Dataset records
◇ ◇ ◇ ◇

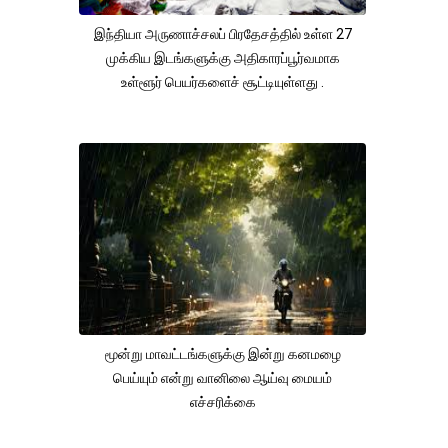
இந்தியா அருணாச்சலப் பிரதேசத்தில் உள்ள 27
முக்கிய இடங்களுக்கு அதிகாரப்பூர்வமாக
உள்ளூர் பெயர்களைச் சூட்டியுள்ளது .
மூன்று மாவட்டங்களுக்கு இன்று கனமழை
பெய்யும் என்று வானிலை ஆய்வு மையம்
எச்சரிக்கை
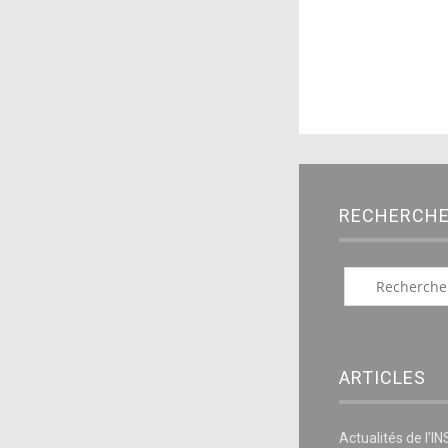
RECHERCH
ARTICLES
Actualités de l’I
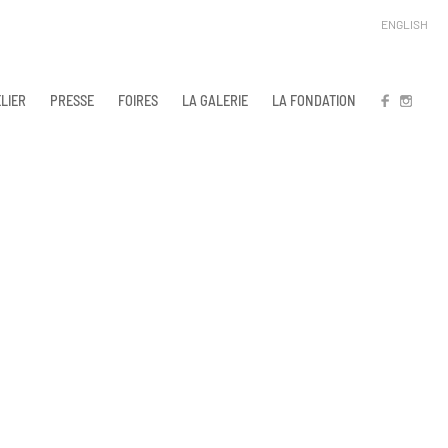
ENGLISH
LIER
PRESSE
FOIRES
LA GALERIE
LA FONDATION
FB
IN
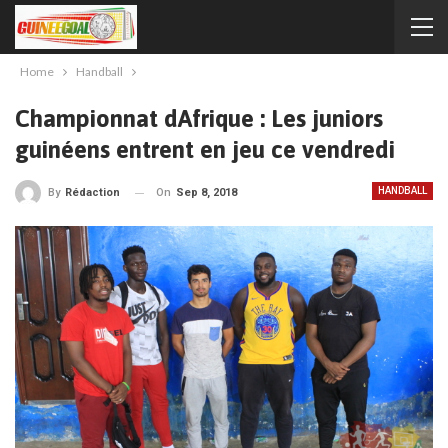
Home
Handball
Championnat dAfrique : Les juniors
guinéens entrent en jeu ce vendredi
HANDBALL
On
Sep 8, 2018
By
Rédaction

◇ ◇ ◇ ◇

Exercise directions
Copy the records shown above in their entirety and exactly; images are to be left out.

Completed exercise
இந்தியா அருணாச்சலப் பிரதேசத்தில் உள்ள 27
முக்கிய இடங்களுக்கு அதிகாரப்பூர்வமாக
உள்ளூர் பெயர்களைச் சூட்டியுள்ளது .
மூன்று மாவட்டங்களுக்கு இன்று கனமழை
பெய்யும் என்று வானிலை ஆய்வு மையம்
எச்சரிக்கை
RECHERCH
ARTICLES
Actualités de l’I
ENGLISH
LIER
PRESSE
FOIRES
LA GALERIE
LA FONDATION
FB
IN
Home
Handball
Championnat dAfrique : Les juniors
guinéens entrent en jeu ce vendredi
HANDBALL
On
Sep 8, 2018
By
Rédaction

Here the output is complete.